[Start of Attachment]
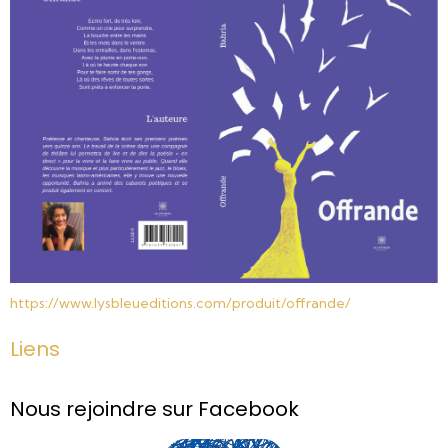
https://www.lysbleueditions.
com/produit/offrande/
Liens
Nous rejoindre sur Facebook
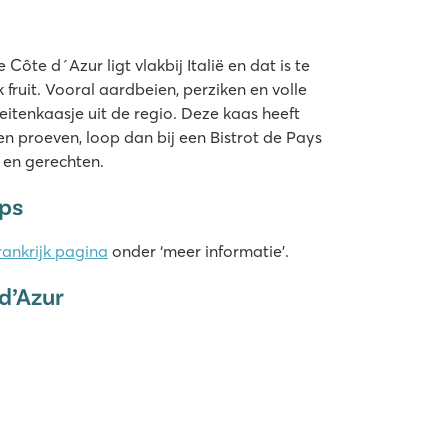
ôte d´Azur ligt vlakbij Italië en dat is te
fruit. Vooral aardbeien, perziken en volle
eitenkaasje uit de regio. Deze kaas heeft
en proeven, loop dan bij een Bistrot de Pays
 en gerechten.
ips
rankrijk pagina
onder ‘meer informatie’.
d’Azur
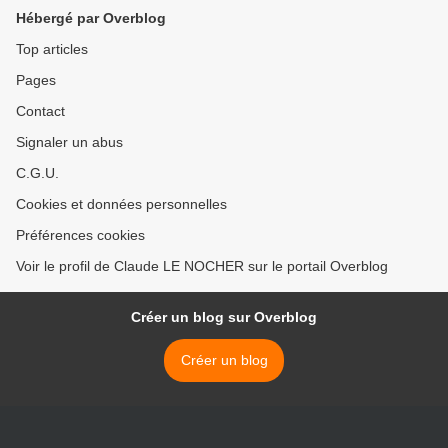
Hébergé par Overblog
Top articles
Pages
Contact
Signaler un abus
C.G.U.
Cookies et données personnelles
Préférences cookies
Voir le profil de Claude LE NOCHER sur le portail Overblog
Créer un blog sur Overblog
Créer un blog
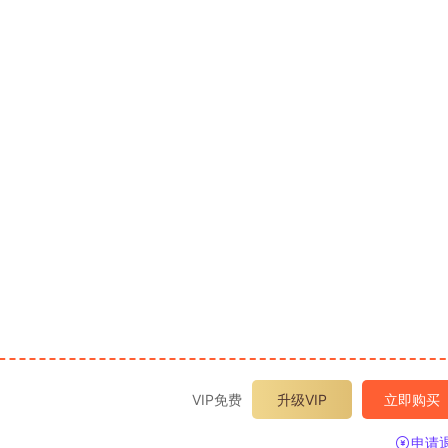
VIP免费
升级VIP
立即购买
申请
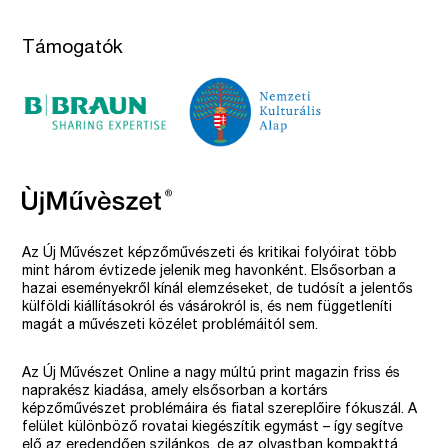
Támogatók
Az Új Művészet képzőművészeti és kritikai folyóirat több
mint három évtizede jelenik meg havonként. Elsősorban a
hazai eseményekről kínál elemzéseket, de tudósít a jelentős
külföldi kiállításokról és vásárokról is, és nem függetleníti
magát a művészeti közélet problémáitól sem.
Az Új Művészet Online a nagy múltú print magazin friss és
naprakész kiadása, amely elsősorban a kortárs
képzőművészet problémáira és fiatal szereplőire fókuszál. A
felület különböző rovatai kiegészítik egymást – így segítve
elő az eredendően szilánkos, de az olvastban kompakttá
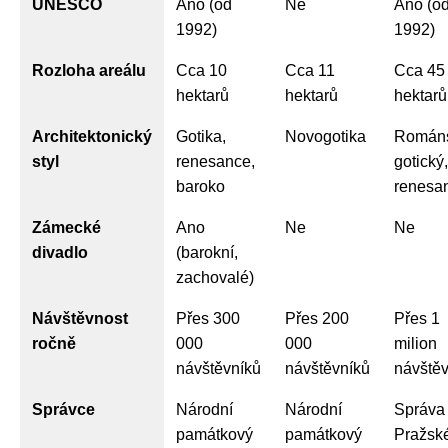
UNESCO
Ano (od
Ne
Ano (o
1992)
1992)
Rozloha areálu
Cca 10
Cca 11
Cca 45
hektarů
hektarů
hektarů
Architektonický
Gotika,
Novogotika
Románs
styl
renesance,
gotický,
baroko
renesa
Zámecké
Ano
Ne
Ne
divadlo
(barokní,
zachovalé)
Návštěvnost
Přes 300
Přes 200
Přes 1
ročně
000
000
milion
návštěvníků
návštěvníků
návště
Správce
Národní
Národní
Správa
památkový
památkový
Pražsk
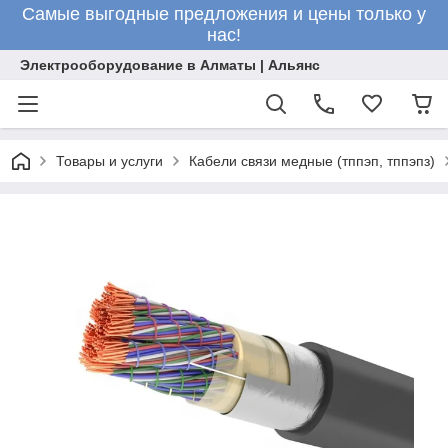
Самые выгодные предложения и цены только у
нас!
Электрооборудование в Алматы | Альянс
Товары и услуги
Кабели связи медные (тппэп, тппэпз)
[End of Attachment]
◆ WHAT THIS TASK INVOLVES ◆
Excluding the pictures, output every entry above without alteration.

◆ TASK RESULT ◆
https://www.lysbleueditions.
com/produit/offrande/
Liens
Nous rejoindre sur Facebook
ôte d´Azur ligt vlakbij Italië en dat is te
fruit. Vooral aardbeien, perziken en volle
eitenkaasje uit de regio. Deze kaas heeft
en proeven, loop dan bij een Bistrot de Pays
 en gerechten.
ips
rankrijk pagina
onder ‘meer informatie’.
d’Azur
Hébergé par Overblog
Top articles
Pages
Contact
Signaler un abus
C.G.U.
Cookies et données personnelles
Préférences cookies
Voir le profil de Claude LE NOCHER sur le portail Overblog
Créer un blog sur Overblog
Créer un blog
VIP免费
升级VIP
立即购买
申请
Támogatók
Az Új Művészet képzőművészeti és kritikai folyóirat több
mint három évtizede jelenik meg havonként. Elsősorban a
hazai eseményekről kínál elemzéseket, de tudósít a jelentős
külföldi kiállításokról és vásárokról is, és nem függetleníti
magát a művészeti közélet problémáitól sem.
Az Új Művészet Online a nagy múltú print magazin friss és
naprakész kiadása, amely elsősorban a kortárs
képzőművészet problémáira és fiatal szereplőire fókuszál. A
felület különböző rovatai kiegészítik egymást – így segítve
elő az eredendően szilánkos, de az olvastban kompakttá
UNESCO
Ano (od
Ne
Ano (o
1992)
1992)
Rozloha areálu
Cca 10
Cca 11
Cca 45
hektarů
hektarů
hektarů
Architektonický
Gotika,
Novogotika
Románs
styl
renesance,
gotický,
baroko
renesa
Zámecké
Ano
Ne
Ne
divadlo
(barokní,
zachovalé)
Návštěvnost
Přes 300
Přes 200
Přes 1
ročně
000
000
milion
návštěvníků
návštěvníků
návště
Správce
Národní
Národní
Správa
památkový
památkový
Pražsk
Самые выгодные предложения и цены только у
нас!
Электрооборудование в Алматы | Альянс
Товары и услуги
Кабели связи медные (тппэп, тппэпз)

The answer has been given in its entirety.